Entries taken from a collection:
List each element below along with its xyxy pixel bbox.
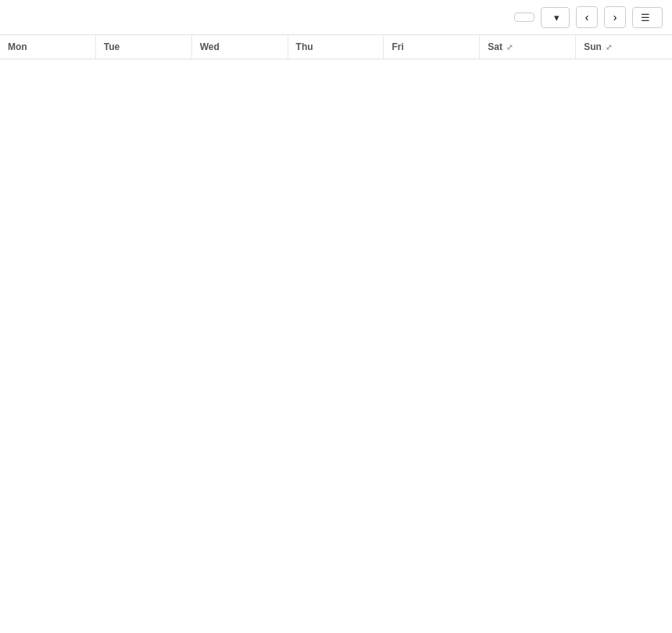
- day-headers: Mon Tue Wed Thu Fri Sat ⤢ Sun ⤢: [0, 35, 672, 59]
- calendar-header: ▾ ‹ › ☰: [0, 0, 672, 35]
- month-button[interactable]: ▾: [541, 7, 570, 28]
- day-header-sun: Sun ⤢: [576, 35, 672, 59]
- day-header-wed: Wed: [192, 35, 288, 59]
- next-button[interactable]: ›: [604, 6, 626, 28]
- calendar-app: ▾ ‹ › ☰ Mon Tue Wed Thu Fri Sat ⤢ Sun ⤢: [0, 0, 672, 59]
- today-button[interactable]: [514, 13, 534, 22]
- day-header-sat: Sat ⤢: [480, 35, 576, 59]
- expand-sat-icon: ⤢: [506, 43, 513, 52]
- day-header-mon: Mon: [0, 35, 96, 59]
- list-icon: ☰: [641, 12, 650, 23]
- day-header-tue: Tue: [96, 35, 192, 59]
- prev-button[interactable]: ‹: [576, 6, 598, 28]
- header-controls: ▾ ‹ › ☰: [514, 6, 663, 28]
- day-header-fri: Fri: [384, 35, 480, 59]
- see-records-button[interactable]: ☰: [632, 7, 663, 28]
- chevron-down-icon: ▾: [554, 12, 559, 23]
- day-header-thu: Thu: [288, 35, 384, 59]
- expand-sun-icon: ⤢: [606, 43, 612, 52]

> Assigned task: The copy you return must match the records above exactly, minus any images.

> Solved exercise:
List each element below along with its xyxy pixel bbox.
- day-headers: Mon Tue Wed Thu Fri Sat ⤢ Sun ⤢: [0, 35, 672, 59]
- calendar-header: ▾ ‹ › ☰: [0, 0, 672, 35]
- month-button[interactable]: ▾: [541, 7, 570, 28]
- day-header-sun: Sun ⤢: [576, 35, 672, 59]
- day-header-wed: Wed: [192, 35, 288, 59]
- next-button[interactable]: ›: [604, 6, 626, 28]
- calendar-app: ▾ ‹ › ☰ Mon Tue Wed Thu Fri Sat ⤢ Sun ⤢: [0, 0, 672, 59]
- today-button[interactable]: [514, 13, 534, 22]
- day-header-sat: Sat ⤢: [480, 35, 576, 59]
- expand-sat-icon: ⤢: [506, 43, 513, 52]
- day-header-mon: Mon: [0, 35, 96, 59]
- list-icon: ☰: [641, 12, 650, 23]
- day-header-tue: Tue: [96, 35, 192, 59]
- prev-button[interactable]: ‹: [576, 6, 598, 28]
- header-controls: ▾ ‹ › ☰: [514, 6, 663, 28]
- day-header-fri: Fri: [384, 35, 480, 59]
- see-records-button[interactable]: ☰: [632, 7, 663, 28]
- chevron-down-icon: ▾: [554, 12, 559, 23]
- day-header-thu: Thu: [288, 35, 384, 59]
- expand-sun-icon: ⤢: [606, 43, 612, 52]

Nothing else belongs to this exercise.